Exercise prompt: Repeat the entries exactly but omit the pictures.

(Saved data entries)
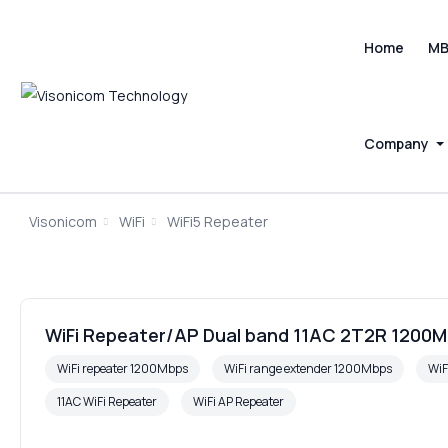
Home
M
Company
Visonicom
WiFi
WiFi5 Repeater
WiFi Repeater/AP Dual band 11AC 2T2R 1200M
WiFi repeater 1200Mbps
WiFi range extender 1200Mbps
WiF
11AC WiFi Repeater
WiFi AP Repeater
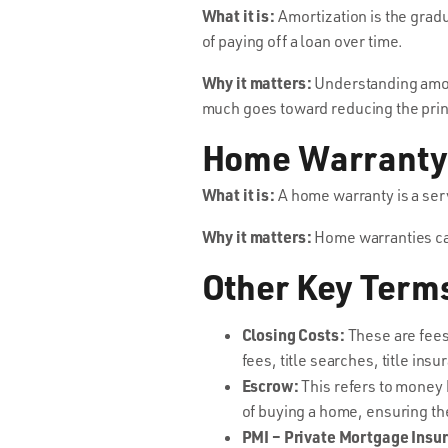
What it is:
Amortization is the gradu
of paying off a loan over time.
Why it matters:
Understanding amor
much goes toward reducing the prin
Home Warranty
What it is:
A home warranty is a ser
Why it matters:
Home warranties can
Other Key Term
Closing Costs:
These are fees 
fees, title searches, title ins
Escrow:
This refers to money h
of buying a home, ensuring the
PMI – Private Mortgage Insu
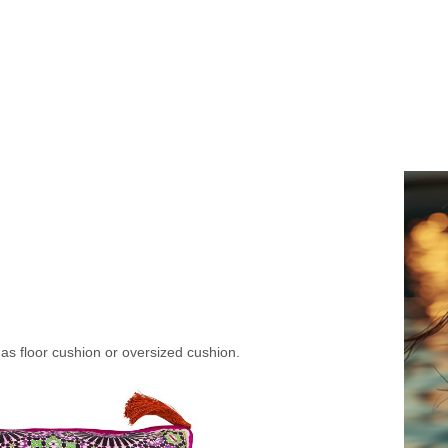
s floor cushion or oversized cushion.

Result of this task:
Home
M
Company
Visonicom
WiFi
WiFi5 Repeater
WiFi Repeater/AP Dual band 11AC 2T2R 1200M
WiFi repeater 1200Mbps
WiFi range extender 1200Mbps
WiF
11AC WiFi Repeater
WiFi AP Repeater
What it is:
Amortization is the gradu
of paying off a loan over time.
Why it matters:
Understanding amor
much goes toward reducing the prin
Home Warranty
What it is:
A home warranty is a ser
Why it matters:
Home warranties can
Other Key Term
Closing Costs:
These are fees 
fees, title searches, title ins
Escrow:
This refers to money h
of buying a home, ensuring the
PMI – Private Mortgage Insu
s floor cushion or oversized cushion.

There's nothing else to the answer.